As part of this mandate, Citi will provide transfer agency services for Income Partners’ first northbound fund under the Hong Kong-China Mutual Recognition of Funds (MRF) scheme.

The Income Partners Managed Volatility High Yield Bond Fund, an existing Securities and Futures Commission authorised fund, is being made available to eligible mainland investors following approval from the China Securities Regulatory Commission.

The fund comprises five additional share classes with exposure in USD and RMB on a hedged and unhedged basis.

In addition to acting as transfer agent for the Income Partners Managed Volatility High Yield Bond Fund, Citi also provides trustee, custody, fund administration and share class hedging services to all Income Partners’ Hong Kong public authorised funds.

According to Julie Kerr, Citi’s Asia Pacigic head of custody and fund services, Citi is one of the very few service providers that has the necessary infrastructure and connectivity to support the unique features of MRF funds such as relevant information exchange and subscription and redemption orders flow from Mainland China to Hong Kong.
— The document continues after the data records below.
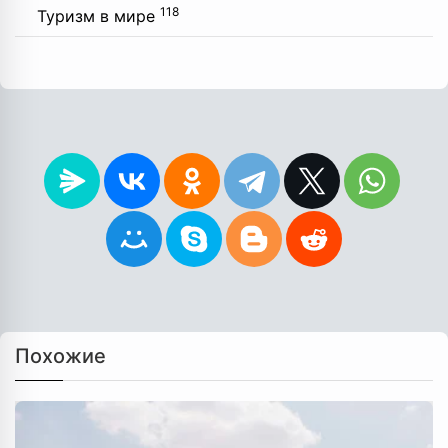
118
Туризм в мире
Похожие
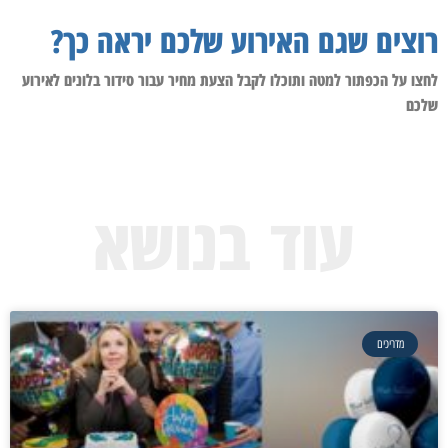
רוצים שגם האירוע שלכם יראה כך?
לחצו על הכפתור למטה ותוכלו לקבל הצעת מחיר עבור סידור בלונים לאירוע
שלכם
עוד בנושא
מדריכים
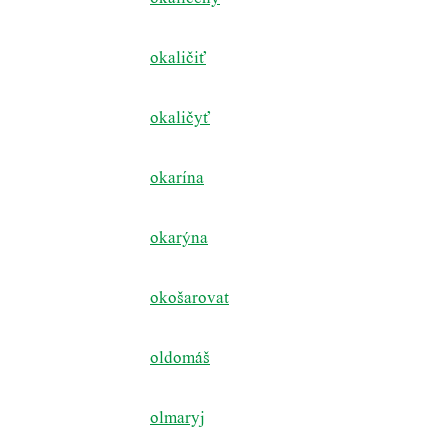
okaličiť
okaličyť
okarína
okarýna
okošarovat
oldomáš
olmaryj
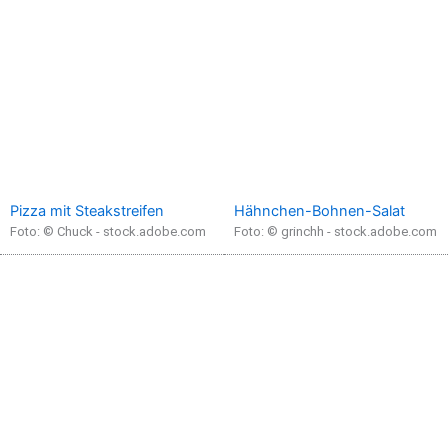
Pizza mit Steakstreifen
Hähnchen-Bohnen-Salat
Foto: © Chuck - stock.adobe.com
Foto: © grinchh - stock.adobe.com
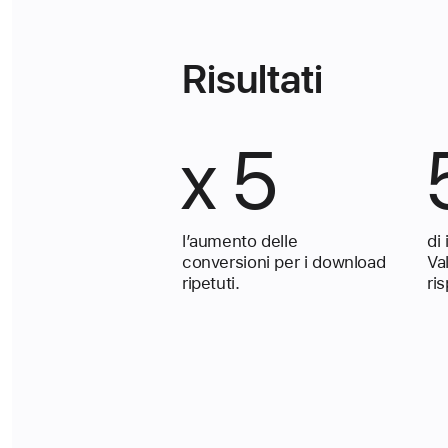
Risultati
x 5
l’aumento delle
di
conversioni per i download
Va
ripetuti.
ris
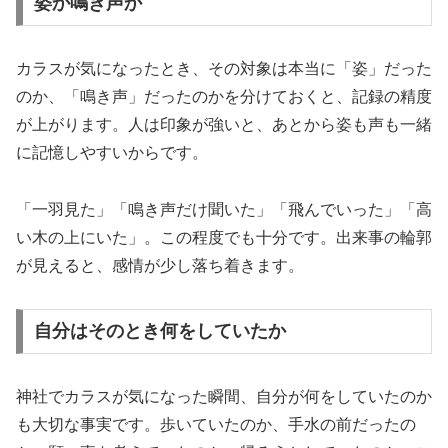
姿か鳴き声か
カラスが気になったとき、その対象は本当に「姿」だった
のか、「鳴き声」だったのかを分けておくと、記録の精度
が上がります。人は印象が強いと、あとから姿も声も一緒
に記憶しやすいからです。
「一羽見た」「鳴き声だけ聞いた」「飛んでいった」「高
い木の上にいた」。この程度でも十分です。出来事の輪郭
が見えると、感情が少し落ち着きます。
自分はそのとき何をしていたか
神社でカラスが気になった瞬間、自分が何をしていたのか
も大切な事実です。歩いていたのか、手水の前だったの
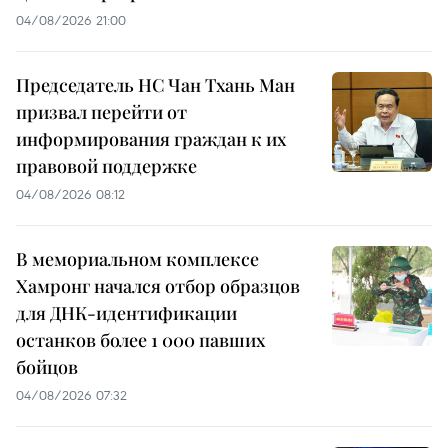
04/08/2026 21:00
Председатель НС Чан Тхань Ман
призвал перейти от
информирования граждан к их
правовой поддержке
04/08/2026 08:12
В мемориальном комплексе
Хамронг начался отбор образцов
для ДНК-идентификации
останков более 1 000 павших
бойцов
04/08/2026 07:32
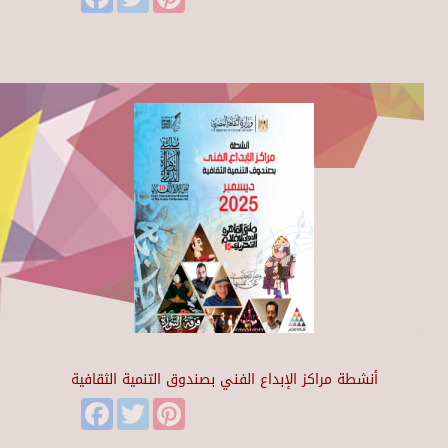
أنشطة مراكز الإبداع الفني بصندوق التنمية الثقافية
Facebook
Twitter
Pinterest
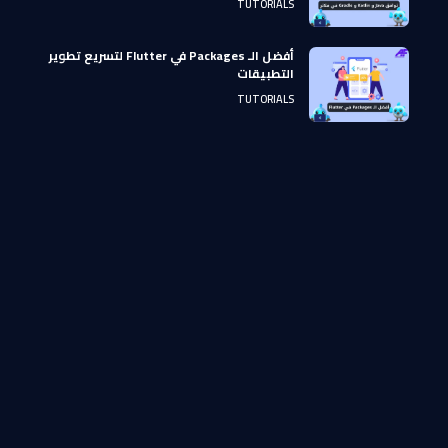
TUTORIALS
أفضل الـ Packages في Flutter لتسريع تطوير
التطبيقات
TUTORIALS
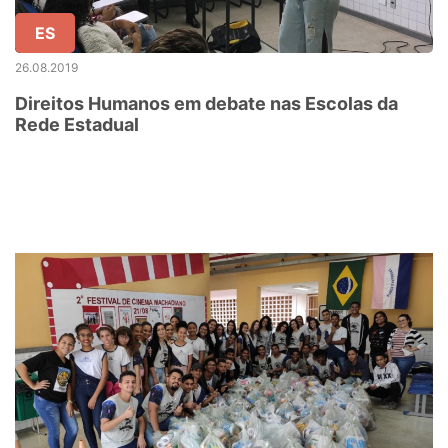
ES
26.08.2019
Direitos Humanos em debate nas Escolas da
Rede Estadual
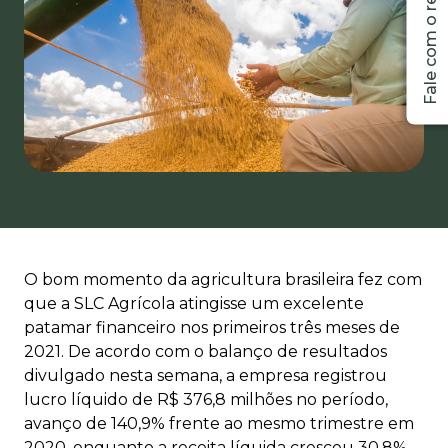
O bom momento da agricultura brasileira fez com
que a SLC Agrícola atingisse um excelente
patamar financeiro nos primeiros três meses de
2021. De acordo com o balanço de resultados
divulgado nesta semana, a empresa registrou
lucro líquido de R$ 376,8 milhões no período,
avanço de 140,9% frente ao mesmo trimestre em
2020, enquanto a receita líquida cresceu 30,8%,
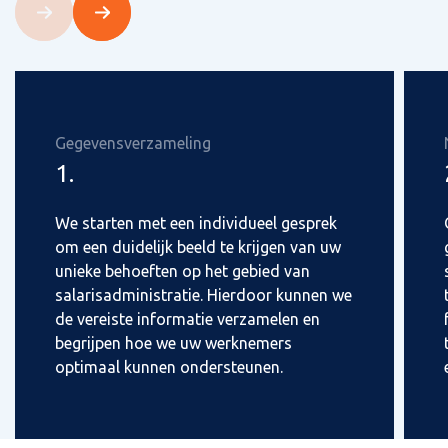
Gegevensverzameling
1.
We starten met een individueel gesprek
om een duidelijk beeld te krijgen van uw
unieke behoeften op het gebied van
salarisadministratie. Hierdoor kunnen we
de vereiste informatie verzamelen en
begrijpen hoe we uw werknemers
optimaal kunnen ondersteunen.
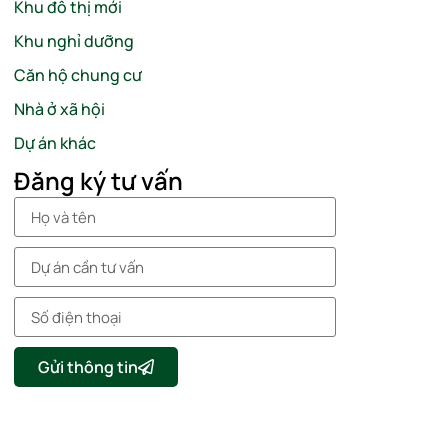
Khu đô thị mới
Khu nghỉ dưỡng
Căn hộ chung cư
Nhà ở xã hội
Dự án khác
Đăng ký tư vấn
Gửi thông tin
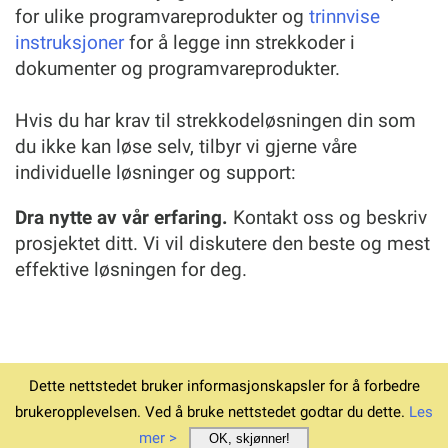
for ulike programvareprodukter og
trinnvise
instruksjoner
for å legge inn strekkoder i
dokumenter og programvareprodukter.
Hvis du har krav til strekkodeløsningen din som
du ikke kan løse selv, tilbyr vi gjerne våre
individuelle løsninger og support:
Dra nytte av vår erfaring.
Kontakt oss og beskriv
prosjektet ditt. Vi vil diskutere den beste og mest
effektive løsningen for deg.
Dette nettstedet bruker informasjonskapsler for å forbedre
© 1994-2026
Hjem
Last ned v6.12.4
Vilkår
brukeropplevelsen. Ved å bruke nettstedet godtar du dette.
Les
Personvern
Avtrykk
Bestillingsstøtte
mer >
OK, skjønner!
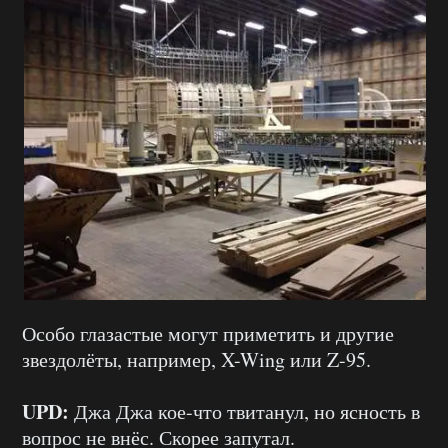
Особо глазастые могут приметить и другие
звездолёты, например, X-Wing или Z-95.
UPD:
Джа Джа кое-что твитанул, но ясность в
вопрос не внёс. Скорее запутал.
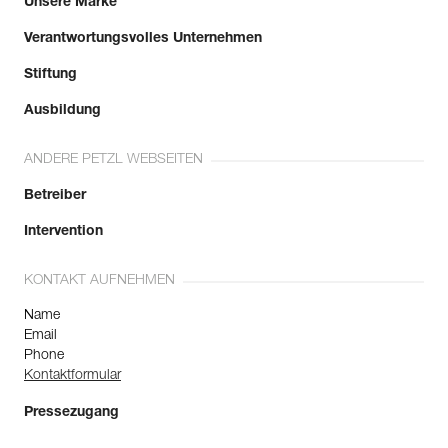
Unsere Marke
Verantwortungsvolles Unternehmen
Stiftung
Ausbildung
ANDERE PETZL WEBSEITEN
Betreiber
Intervention
KONTAKT AUFNEHMEN
Name
Email
Phone
Kontaktformular
Pressezugang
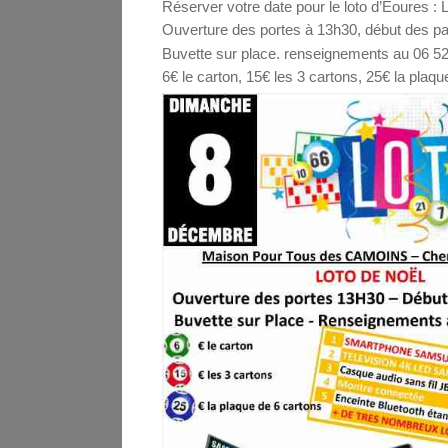
Réserver votre date pour le loto d’Eoures 
Ouverture des portes à 13h30, début des pa
Buvette sur place. renseignements au 06 52
6€ le carton, 15€ les 3 cartons, 25€ la plaq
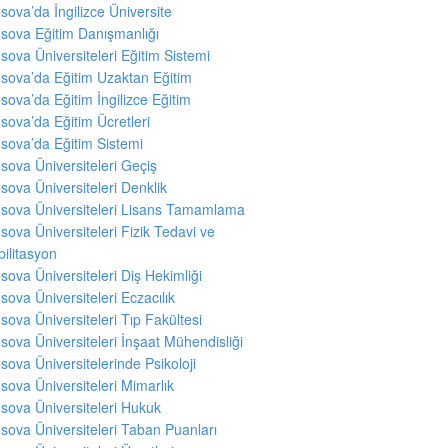
sova’da İngilizce Üniversite
sova Eğitim Danışmanlığı
sova Üniversiteleri Eğitim Sistemi
sova’da Eğitim Uzaktan Eğitim
sova’da Eğitim İngilizce Eğitim
sova’da Eğitim Ücretleri
sova’da Eğitim Sistemi
sova Üniversiteleri Geçiş
sova Üniversiteleri Denklik
sova Üniversiteleri Lisans Tamamlama
sova Üniversiteleri Fizik Tedavi ve
ilitasyon
sova Üniversiteleri Diş Hekimliği
sova Üniversiteleri Eczacılık
sova Üniversiteleri Tıp Fakültesi
sova Üniversiteleri İnşaat Mühendisliği
sova Üniversitelerinde Psikoloji
sova Üniversiteleri Mimarlık
sova Üniversiteleri Hukuk
sova Üniversiteleri Taban Puanları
Kerr says: “We are excited to be able to support one of Asia’s leading fixed income specialists here in Hong Kong as they operate their first northbound mutual fund.”

Suen Son Poon, chief operating officer at Income Partners, highlights: “The launch of our first ever northbound fund using the MRF scheme is an incredibly important achievement for us as a Hong Kong based asset manager.”

Poon adds: “We decided to partner with an institution that has an established track record in supporting funds using the MRF scheme.”